» Listed records:
______

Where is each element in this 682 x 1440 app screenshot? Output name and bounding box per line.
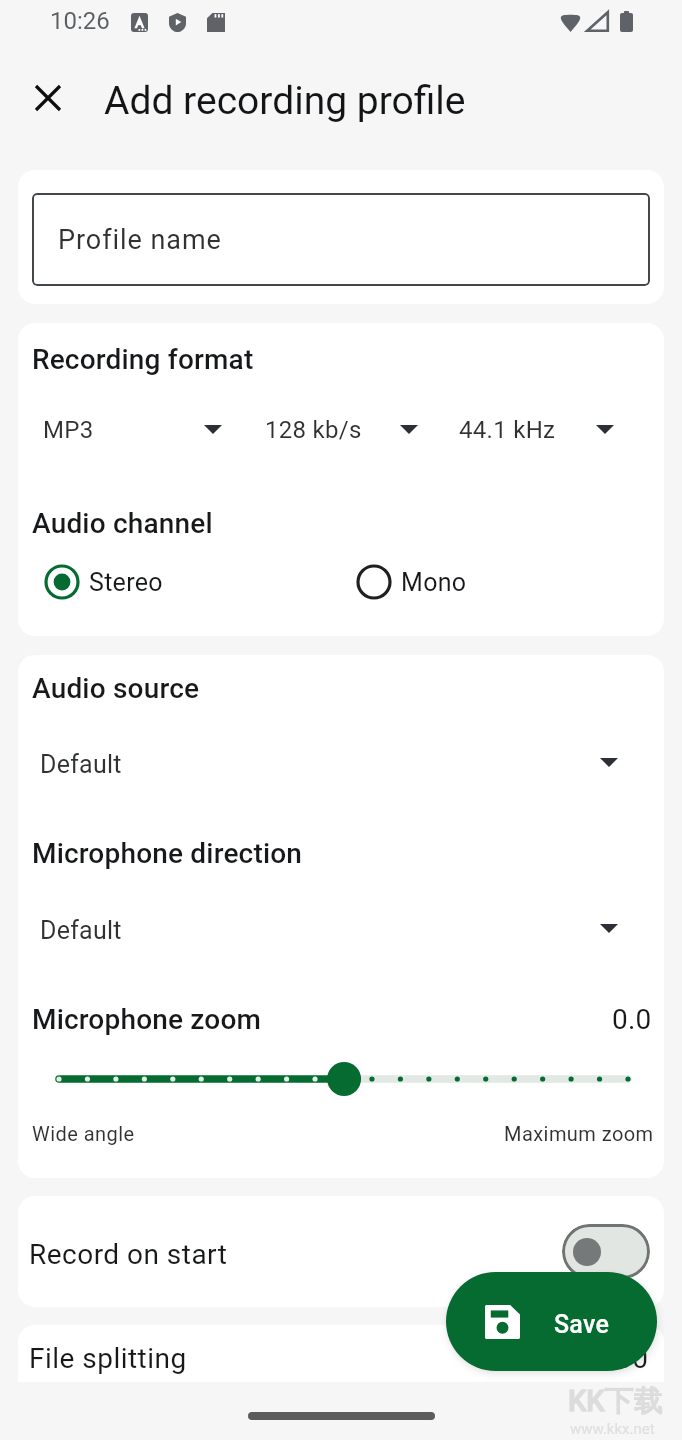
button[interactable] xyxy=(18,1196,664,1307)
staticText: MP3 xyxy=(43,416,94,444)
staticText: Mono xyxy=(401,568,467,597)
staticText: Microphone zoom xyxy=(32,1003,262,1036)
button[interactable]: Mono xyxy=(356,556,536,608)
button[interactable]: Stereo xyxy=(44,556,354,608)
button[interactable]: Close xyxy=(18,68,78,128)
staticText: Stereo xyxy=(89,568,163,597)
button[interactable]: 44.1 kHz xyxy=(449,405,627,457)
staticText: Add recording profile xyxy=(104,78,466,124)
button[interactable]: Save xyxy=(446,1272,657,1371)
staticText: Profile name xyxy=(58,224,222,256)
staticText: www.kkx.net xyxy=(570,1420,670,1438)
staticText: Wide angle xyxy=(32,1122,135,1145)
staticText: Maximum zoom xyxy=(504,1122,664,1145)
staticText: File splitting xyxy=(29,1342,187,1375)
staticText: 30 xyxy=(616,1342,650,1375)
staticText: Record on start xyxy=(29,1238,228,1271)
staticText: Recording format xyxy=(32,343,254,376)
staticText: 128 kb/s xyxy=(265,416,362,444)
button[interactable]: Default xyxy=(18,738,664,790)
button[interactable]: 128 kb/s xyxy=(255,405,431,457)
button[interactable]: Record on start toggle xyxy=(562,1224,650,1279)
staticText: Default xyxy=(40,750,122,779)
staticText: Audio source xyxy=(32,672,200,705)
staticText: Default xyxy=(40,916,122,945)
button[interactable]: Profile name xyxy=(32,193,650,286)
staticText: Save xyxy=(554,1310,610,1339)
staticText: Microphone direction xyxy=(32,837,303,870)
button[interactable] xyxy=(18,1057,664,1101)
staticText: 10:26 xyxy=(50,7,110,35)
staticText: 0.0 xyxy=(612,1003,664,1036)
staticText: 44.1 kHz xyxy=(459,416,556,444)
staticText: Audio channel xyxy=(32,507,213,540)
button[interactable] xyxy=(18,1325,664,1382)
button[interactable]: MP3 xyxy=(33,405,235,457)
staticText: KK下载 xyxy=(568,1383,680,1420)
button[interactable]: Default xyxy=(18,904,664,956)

______

» Exercise brief: Set down every entry above verbatim, without pictures.

» Completed exercise:
Where is each element in this 682 x 1440 app screenshot? Output name and bounding box per line.
button[interactable] xyxy=(18,1196,664,1307)
staticText: MP3 xyxy=(43,416,94,444)
staticText: Mono xyxy=(401,568,467,597)
staticText: Microphone zoom xyxy=(32,1003,262,1036)
button[interactable]: Mono xyxy=(356,556,536,608)
button[interactable]: Stereo xyxy=(44,556,354,608)
button[interactable]: Close xyxy=(18,68,78,128)
staticText: Stereo xyxy=(89,568,163,597)
button[interactable]: 44.1 kHz xyxy=(449,405,627,457)
staticText: Add recording profile xyxy=(104,78,466,124)
button[interactable]: Save xyxy=(446,1272,657,1371)
staticText: Profile name xyxy=(58,224,222,256)
staticText: www.kkx.net xyxy=(570,1420,670,1438)
staticText: Wide angle xyxy=(32,1122,135,1145)
staticText: Maximum zoom xyxy=(504,1122,664,1145)
staticText: File splitting xyxy=(29,1342,187,1375)
staticText: 30 xyxy=(616,1342,650,1375)
staticText: Record on start xyxy=(29,1238,228,1271)
staticText: Recording format xyxy=(32,343,254,376)
staticText: 128 kb/s xyxy=(265,416,362,444)
button[interactable]: Default xyxy=(18,738,664,790)
button[interactable]: 128 kb/s xyxy=(255,405,431,457)
button[interactable]: Record on start toggle xyxy=(562,1224,650,1279)
staticText: Default xyxy=(40,750,122,779)
staticText: Audio source xyxy=(32,672,200,705)
staticText: Default xyxy=(40,916,122,945)
button[interactable]: Profile name xyxy=(32,193,650,286)
staticText: Save xyxy=(554,1310,610,1339)
staticText: Microphone direction xyxy=(32,837,303,870)
button[interactable] xyxy=(18,1057,664,1101)
staticText: 10:26 xyxy=(50,7,110,35)
staticText: 0.0 xyxy=(612,1003,664,1036)
staticText: 44.1 kHz xyxy=(459,416,556,444)
staticText: Audio channel xyxy=(32,507,213,540)
button[interactable] xyxy=(18,1325,664,1382)
button[interactable]: MP3 xyxy=(33,405,235,457)
staticText: KK下载 xyxy=(568,1383,680,1420)
button[interactable]: Default xyxy=(18,904,664,956)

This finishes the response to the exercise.